▶ _WORK REQUIRED_:
Report each line of the entries that includes "trasy" by copying it.

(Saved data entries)
───
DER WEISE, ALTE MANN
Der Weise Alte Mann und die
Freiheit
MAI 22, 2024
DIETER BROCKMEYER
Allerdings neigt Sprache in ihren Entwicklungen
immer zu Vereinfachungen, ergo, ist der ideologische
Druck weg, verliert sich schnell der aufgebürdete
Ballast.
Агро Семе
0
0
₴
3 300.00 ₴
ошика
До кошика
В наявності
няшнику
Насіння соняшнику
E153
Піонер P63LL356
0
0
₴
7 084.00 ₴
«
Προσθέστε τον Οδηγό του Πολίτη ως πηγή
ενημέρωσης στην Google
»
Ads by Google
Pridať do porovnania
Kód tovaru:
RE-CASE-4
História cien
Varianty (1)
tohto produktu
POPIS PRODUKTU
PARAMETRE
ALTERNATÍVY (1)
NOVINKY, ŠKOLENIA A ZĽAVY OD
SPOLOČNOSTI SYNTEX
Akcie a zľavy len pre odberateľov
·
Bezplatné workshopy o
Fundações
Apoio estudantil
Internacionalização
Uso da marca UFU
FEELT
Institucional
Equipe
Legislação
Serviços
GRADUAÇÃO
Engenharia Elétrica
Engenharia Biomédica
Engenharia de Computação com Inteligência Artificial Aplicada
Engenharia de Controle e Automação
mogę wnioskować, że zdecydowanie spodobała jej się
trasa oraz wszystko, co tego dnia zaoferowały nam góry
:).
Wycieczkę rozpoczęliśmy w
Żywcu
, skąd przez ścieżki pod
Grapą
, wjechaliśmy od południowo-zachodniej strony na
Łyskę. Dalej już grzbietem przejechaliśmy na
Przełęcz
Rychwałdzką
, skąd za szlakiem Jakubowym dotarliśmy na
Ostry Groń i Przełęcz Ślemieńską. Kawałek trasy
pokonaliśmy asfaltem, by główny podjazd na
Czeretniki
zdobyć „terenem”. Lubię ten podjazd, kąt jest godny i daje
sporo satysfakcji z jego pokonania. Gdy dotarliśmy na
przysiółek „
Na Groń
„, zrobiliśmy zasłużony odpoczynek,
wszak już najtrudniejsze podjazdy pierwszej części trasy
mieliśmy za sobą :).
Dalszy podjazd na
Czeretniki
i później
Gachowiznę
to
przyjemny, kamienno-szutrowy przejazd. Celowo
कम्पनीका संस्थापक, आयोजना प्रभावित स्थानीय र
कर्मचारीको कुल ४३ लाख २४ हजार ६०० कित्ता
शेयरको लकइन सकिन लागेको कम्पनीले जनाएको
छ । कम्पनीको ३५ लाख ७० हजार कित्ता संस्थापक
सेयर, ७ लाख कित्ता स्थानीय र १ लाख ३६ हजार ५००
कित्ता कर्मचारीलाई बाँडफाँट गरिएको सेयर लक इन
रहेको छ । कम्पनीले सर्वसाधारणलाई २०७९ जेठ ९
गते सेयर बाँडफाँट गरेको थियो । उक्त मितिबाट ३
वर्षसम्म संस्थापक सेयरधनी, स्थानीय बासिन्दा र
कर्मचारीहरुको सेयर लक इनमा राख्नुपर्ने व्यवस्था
───
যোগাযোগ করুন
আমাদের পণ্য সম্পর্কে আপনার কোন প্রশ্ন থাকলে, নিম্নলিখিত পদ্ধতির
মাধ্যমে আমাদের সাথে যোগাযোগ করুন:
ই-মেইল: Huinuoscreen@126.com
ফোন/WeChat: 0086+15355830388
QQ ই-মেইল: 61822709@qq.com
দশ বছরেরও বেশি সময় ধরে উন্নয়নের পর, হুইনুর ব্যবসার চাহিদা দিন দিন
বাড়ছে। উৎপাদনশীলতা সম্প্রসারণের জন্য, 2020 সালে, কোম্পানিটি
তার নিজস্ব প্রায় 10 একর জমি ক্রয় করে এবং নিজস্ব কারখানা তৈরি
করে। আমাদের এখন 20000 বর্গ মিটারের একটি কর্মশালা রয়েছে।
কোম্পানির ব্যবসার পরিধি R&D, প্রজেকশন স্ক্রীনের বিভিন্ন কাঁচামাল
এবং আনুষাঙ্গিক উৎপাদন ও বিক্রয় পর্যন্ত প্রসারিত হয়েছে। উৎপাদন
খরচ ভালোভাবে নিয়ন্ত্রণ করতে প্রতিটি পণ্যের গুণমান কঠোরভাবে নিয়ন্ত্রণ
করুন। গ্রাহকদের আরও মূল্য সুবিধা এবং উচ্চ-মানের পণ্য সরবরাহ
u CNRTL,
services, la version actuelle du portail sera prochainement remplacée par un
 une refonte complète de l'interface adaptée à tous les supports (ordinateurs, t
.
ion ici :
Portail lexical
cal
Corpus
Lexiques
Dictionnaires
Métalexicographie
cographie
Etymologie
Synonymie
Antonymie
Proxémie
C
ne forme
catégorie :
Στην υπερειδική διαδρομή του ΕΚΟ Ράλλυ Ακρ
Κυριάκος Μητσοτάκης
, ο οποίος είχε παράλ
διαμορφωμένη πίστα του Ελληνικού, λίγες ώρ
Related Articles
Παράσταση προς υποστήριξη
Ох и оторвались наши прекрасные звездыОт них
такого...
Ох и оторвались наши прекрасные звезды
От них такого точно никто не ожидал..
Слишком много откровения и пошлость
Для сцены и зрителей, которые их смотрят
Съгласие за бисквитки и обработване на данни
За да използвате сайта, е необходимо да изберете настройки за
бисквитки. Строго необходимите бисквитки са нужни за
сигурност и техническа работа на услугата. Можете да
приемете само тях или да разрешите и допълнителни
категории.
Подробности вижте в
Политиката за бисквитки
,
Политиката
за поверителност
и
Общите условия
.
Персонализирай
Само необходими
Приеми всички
───
▶ _EXERCISE RESULT_:
Ostry Groń i Przełęcz Ślemieńską. Kawałek trasy
wszak już najtrudniejsze podjazdy pierwszej części trasy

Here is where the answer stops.